V100 or RTX A6000

I was hoping that just brute-force of gpu will help me get up in the leaderboard. :slight_smile: But apparently that wasn’t the case :D.

A100 on JV is 40GB, but I wrote to DC as well as the A6000 runned out, and they claim to resolve the issue. I will give it a try and let you know.


This is my plan too :smiley: … just to see if it works, maybe add a few more models in the ensemble and tweak the sizes a bit, maybe get a few tenths of a percent more out …

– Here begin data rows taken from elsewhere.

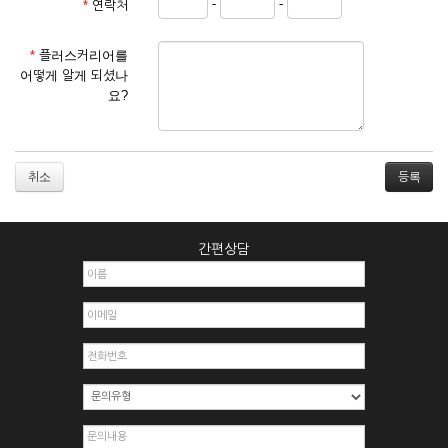
-
-
*
연락처
① 서비스 이용계약은 서비스 이용 희망자가 본 약관에 동의한
후 신청자의 실질 정보를 입력하여 회사에 신청하고 회사가 이
를 심사, 승낙함으로써 성립하며, 회사는 신청자의 실명 확인 절
*
플러스커리어를
차를 밟을 수 있습니다.
어떻게 알게 되셨나
② 회원가입시 입력한 ID는 변경할 수 없으며, 회원 1인당 한 개
요?
의 ID가 발급됩니다. 부득이한 경우로 인해 변경하고자 하는 경
우에는 해당 아이디를 해지하고 재가입해야 합니다.
③ 회사는 아래의 각 호에 해당하는 이용자에 대하여는 가입을
거절하거나 취소할 수 있으며, 실명으로 등록하지 않은 자의 일
취소
체의 권리를 제한할 수 있습니다.
1. 타인의 성명, 주민등록번호를 이용하여 신청할 경우
2. 개인정보를 허위로 기재하여 신청할 경우
간편상담
3. 경쟁 관게에 있는 이용자가 신청할 경우
4. 타인의 서비스 이용을 방해하거나, 정보를 도용한 경우
5. 기타 회사가 정한 이용신청서에 기재사항이 미비 된 경우
6. 이용자가 영업활동 또는 부정한 용도로 본 서비스를 이용할
경우
7. 회사의 정보를 사전 승낙 없이 전재, 변조, 복사하여 이용하
는 경우
8. 기타 회사가 정한 제반 사항을 위반하며 신청하는 경우
제5조 (서비스의 이용 및 중지)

I am sure brute-force approach of gpu is working and burning compute is way to be on top of leaderboard atleast the public leaderboard :pray:. TBH that is exactly what I have also done also. I have shared my approach here:

From burning few GPU hours, I don’t think training transformers architectures like Swin, VIT for large epochs doesn’t give great results. That’s why I personally ask to trust the results of Jeremy study on the best vision models for fine tuning, as my it was a late night experiment with Convnext which took me to the top :smile:


On A100 80GB, I ended up with 0:48 per epoch, memory usage of 77GB at a batch size of 128.
A batch size of 64 was 0:49 so only marginal improvements with a large batch size.

GPU utilization is not ideal but fairly good.

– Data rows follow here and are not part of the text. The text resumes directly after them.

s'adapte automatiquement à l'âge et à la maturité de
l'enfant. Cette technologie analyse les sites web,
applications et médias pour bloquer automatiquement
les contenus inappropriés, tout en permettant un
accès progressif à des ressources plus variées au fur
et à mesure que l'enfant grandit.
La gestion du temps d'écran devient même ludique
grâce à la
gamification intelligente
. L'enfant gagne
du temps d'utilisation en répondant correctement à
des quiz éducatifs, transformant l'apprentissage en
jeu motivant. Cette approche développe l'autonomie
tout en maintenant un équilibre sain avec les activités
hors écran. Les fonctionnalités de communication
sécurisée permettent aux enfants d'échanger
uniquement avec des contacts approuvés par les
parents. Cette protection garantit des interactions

I can share my image to anyone interested or dependency list. Running on Cuda 11.3 with Pytorch 1.11.0.

Thanks for sharing Ruben! I think @piotr.czapla might be interested :smiley:

It seems the timings have improved (almost 3x improvement IINM,) is it a special image or some tweaks that were done to bring down the time/epoch from the ones originally mentioned by Piotr above?

Our FastAI image is outdated (working on it :no_mouth:) so I started with a clean slate.
I took our Ubuntu 20.04 image and installed Fastai with this env.yml:

name: fastai
    - fastchan
    - fastai
    - pytorch
    - defaults
  - cudatoolkit=11.3
  - fastai>=2.7.4
  - jupyterlab
  - python>=3.10.4
  - pytorch=1.11
  - torchvision=0.12
  - pip
  - pip:
    - -r requirements.txt



I had to pip install “timm>=0.6.2.dev0” as well as mentioned above.
We’ll be rolling out an updated fastai image which will run this out of the box.

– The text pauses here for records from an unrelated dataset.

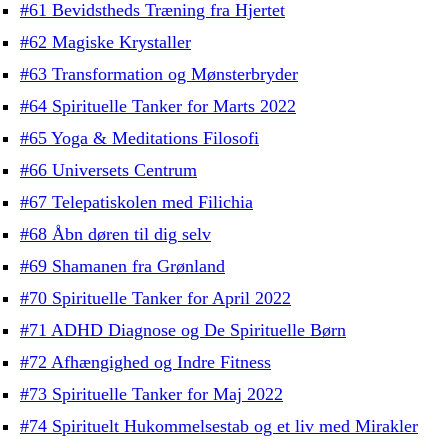
#61 Bevidstheds Træning fra Hjertet
#62 Magiske Krystaller
#63 Transformation og Mønsterbryder
#64 Spirituelle Tanker for Marts 2022
#65 Yoga & Meditations Filosofi
#66 Universets Centrum
#67 Telepatiskolen med Filichia
#68 Åbn døren til dig selv
#69 Shamanen fra Grønland
#70 Spirituelle Tanker for April 2022
#71 ADHD Diagnose og De Spirituelle Børn
#72 Afhængighed og Indre Fitness
#73 Spirituelle Tanker for Maj 2022
#74 Spirituelt Hukommelsestab og et liv med Mirakler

Thanks, @mike.moloch :blush: We have also updated to the latest fastai and timm versions.


I still see fastai version as 2.6.3 when latest version v2.7.4 in JL

Fixed now. It was not reflected in the UI :blush: earlier.


@Ruben, thank you for taking care of the issue. I was running the latest version of fastai and timm so the fix is coming from other dependencies (cudatoolkit perhaps?). Let us know once the image is fixed.